Generate recursive forecasts in chunks #197

joranE · 2022-08-13T15:54:08Z

Looks at new_data for the number of complete rows to determine the chunk size, then generates the predicted values in chunks. It leads to some significant performance improvements in cases where the lags used aren't necessarily consecutive (i.e. if you have lags 5, 10 & 15 in your recipe, this will generate predictions in chunks of 5).

…first set of complete data

joranE · 2022-08-14T03:33:26Z

Two other much more minor ideas for potential performance improvements are:

Move creation of .temp_new_data outside of the for loop, updating the y_var column of .temp_new_data with new predictions as you go, instead of modifying new_data and recalling bind_rows() each time. This is a very easy change but probably only a very small difference in performance except for rare cases.
Modify .transform() so that it operates on a sliding window of .temp_new_data of constant size each iteration, instead of recalculating all the lags for the entire data set each time. This would require changes upstream in the creation of .transform in object$spec so that it always lops off slice_tail(chunk_size) instead of slice_tail(n = as.integer(new_data_size) %>% .[slice_idx,]. This is obviously a somewhat bigger change, but might have more significant performance benefits in cases with many lagged variables.

Edit: I updated the pull request to incorporate these performance improvements as well.

…modify .transform so that it it only ever called on the minimum necessary number of rows of .temp_new_data

…elevant variables

mdancho84 · 2022-08-17T12:37:35Z

I'm running the checks on this... I want to see if anything breaks.

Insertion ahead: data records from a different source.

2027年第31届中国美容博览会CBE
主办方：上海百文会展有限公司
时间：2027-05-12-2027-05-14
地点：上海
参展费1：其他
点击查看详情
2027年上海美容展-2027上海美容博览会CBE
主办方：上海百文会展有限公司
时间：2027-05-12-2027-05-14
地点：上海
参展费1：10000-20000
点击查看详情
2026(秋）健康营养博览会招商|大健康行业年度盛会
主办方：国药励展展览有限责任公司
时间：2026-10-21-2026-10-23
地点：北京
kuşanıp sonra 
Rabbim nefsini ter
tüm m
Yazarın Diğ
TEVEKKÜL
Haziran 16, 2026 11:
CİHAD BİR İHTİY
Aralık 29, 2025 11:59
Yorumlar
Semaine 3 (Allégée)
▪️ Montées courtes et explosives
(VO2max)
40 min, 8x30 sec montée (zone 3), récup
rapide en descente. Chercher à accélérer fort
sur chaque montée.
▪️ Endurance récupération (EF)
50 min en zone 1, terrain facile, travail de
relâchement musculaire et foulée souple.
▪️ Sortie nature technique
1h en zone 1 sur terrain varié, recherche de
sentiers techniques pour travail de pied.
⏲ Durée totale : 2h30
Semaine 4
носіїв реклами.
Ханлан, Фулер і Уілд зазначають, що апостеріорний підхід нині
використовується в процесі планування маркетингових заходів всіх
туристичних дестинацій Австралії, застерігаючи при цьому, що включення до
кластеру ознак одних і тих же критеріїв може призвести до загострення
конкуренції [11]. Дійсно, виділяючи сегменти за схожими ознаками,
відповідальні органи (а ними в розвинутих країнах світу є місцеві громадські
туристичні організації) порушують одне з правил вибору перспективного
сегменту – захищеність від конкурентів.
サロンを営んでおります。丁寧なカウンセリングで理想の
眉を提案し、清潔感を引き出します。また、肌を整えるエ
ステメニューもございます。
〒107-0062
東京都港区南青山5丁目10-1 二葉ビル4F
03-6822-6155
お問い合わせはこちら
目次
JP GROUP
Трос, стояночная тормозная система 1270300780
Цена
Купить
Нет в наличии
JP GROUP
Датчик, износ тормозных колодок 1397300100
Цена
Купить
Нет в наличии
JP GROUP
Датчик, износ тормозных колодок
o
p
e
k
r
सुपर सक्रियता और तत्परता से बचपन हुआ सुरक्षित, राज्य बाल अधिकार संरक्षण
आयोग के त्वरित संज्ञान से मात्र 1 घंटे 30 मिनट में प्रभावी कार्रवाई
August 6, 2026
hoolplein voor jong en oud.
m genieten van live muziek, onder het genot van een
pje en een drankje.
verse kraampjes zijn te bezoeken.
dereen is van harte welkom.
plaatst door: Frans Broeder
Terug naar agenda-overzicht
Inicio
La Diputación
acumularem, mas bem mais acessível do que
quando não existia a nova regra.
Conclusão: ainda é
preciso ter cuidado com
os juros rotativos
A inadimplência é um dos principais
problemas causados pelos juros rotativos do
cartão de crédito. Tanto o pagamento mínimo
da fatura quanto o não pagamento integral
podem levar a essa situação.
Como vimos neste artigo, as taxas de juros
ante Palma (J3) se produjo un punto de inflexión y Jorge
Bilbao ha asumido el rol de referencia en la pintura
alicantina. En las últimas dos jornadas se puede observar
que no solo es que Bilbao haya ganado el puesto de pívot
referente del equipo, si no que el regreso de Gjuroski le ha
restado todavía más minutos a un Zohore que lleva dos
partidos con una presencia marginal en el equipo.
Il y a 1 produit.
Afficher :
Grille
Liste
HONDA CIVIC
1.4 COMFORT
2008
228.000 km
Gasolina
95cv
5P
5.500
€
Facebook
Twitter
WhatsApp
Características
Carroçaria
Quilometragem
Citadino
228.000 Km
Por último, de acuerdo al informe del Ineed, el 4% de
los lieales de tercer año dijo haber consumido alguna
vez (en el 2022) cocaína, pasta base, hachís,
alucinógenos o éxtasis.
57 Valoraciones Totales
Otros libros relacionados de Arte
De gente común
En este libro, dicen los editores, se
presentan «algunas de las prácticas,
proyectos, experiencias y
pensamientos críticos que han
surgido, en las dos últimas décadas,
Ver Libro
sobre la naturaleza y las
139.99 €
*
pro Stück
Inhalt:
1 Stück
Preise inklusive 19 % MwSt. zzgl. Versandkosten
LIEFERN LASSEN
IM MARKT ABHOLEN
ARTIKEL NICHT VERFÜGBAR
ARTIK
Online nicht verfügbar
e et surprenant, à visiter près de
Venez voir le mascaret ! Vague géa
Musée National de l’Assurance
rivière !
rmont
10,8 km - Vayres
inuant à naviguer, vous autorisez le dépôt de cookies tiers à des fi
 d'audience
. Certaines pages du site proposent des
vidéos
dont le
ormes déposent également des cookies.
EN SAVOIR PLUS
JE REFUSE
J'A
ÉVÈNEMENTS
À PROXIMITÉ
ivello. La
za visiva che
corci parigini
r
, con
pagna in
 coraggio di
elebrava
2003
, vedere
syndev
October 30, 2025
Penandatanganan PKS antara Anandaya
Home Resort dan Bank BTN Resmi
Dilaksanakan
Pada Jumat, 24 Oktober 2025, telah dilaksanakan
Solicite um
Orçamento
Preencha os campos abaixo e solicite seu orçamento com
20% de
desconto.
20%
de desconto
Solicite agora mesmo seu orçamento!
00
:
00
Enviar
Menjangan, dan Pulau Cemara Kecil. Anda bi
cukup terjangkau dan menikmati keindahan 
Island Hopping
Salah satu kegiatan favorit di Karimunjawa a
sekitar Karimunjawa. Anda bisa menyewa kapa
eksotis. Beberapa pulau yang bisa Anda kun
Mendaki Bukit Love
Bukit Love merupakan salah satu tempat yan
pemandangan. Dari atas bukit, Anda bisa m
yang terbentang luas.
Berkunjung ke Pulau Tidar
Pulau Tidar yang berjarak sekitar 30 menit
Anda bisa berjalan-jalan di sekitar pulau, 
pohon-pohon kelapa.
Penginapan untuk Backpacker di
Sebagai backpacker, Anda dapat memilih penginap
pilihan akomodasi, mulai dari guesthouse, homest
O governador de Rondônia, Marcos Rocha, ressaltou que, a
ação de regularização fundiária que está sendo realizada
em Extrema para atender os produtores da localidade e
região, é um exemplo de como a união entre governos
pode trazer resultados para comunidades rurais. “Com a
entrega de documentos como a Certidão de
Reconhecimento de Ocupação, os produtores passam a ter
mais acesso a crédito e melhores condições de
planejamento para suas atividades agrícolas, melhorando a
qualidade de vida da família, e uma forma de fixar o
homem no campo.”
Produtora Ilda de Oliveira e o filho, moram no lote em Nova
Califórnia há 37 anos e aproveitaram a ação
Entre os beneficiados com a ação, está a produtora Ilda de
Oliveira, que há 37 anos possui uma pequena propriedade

joranE · 2022-08-17T14:46:22Z

Well that didn't go well. :(

Looks like the modeltime_refit() tests all break because it's being fed new_data that has already had all the lagged features constructed, so it has no missing values. I'm happy to keep trying to get this to work, unless you think it's not going to be possible.

mdancho84 · 2022-08-17T14:51:51Z

Hmmm, I'm not sure. It's tough for me to tell. But you can certainly keep trying. I appreciate your work.

…e are too many ways in which data can be passed that makes infering it from new_data difficult

joranE · 2022-08-18T03:24:22Z

So the only way I could get it to work was to add an explicit chunk_size argument to recursive(). There's just not enough requirements on new_data to be able to reliably infer a sensible chunk size from the data. It defaults to 1, of course, so by default it will just generate the predictions one row at a time.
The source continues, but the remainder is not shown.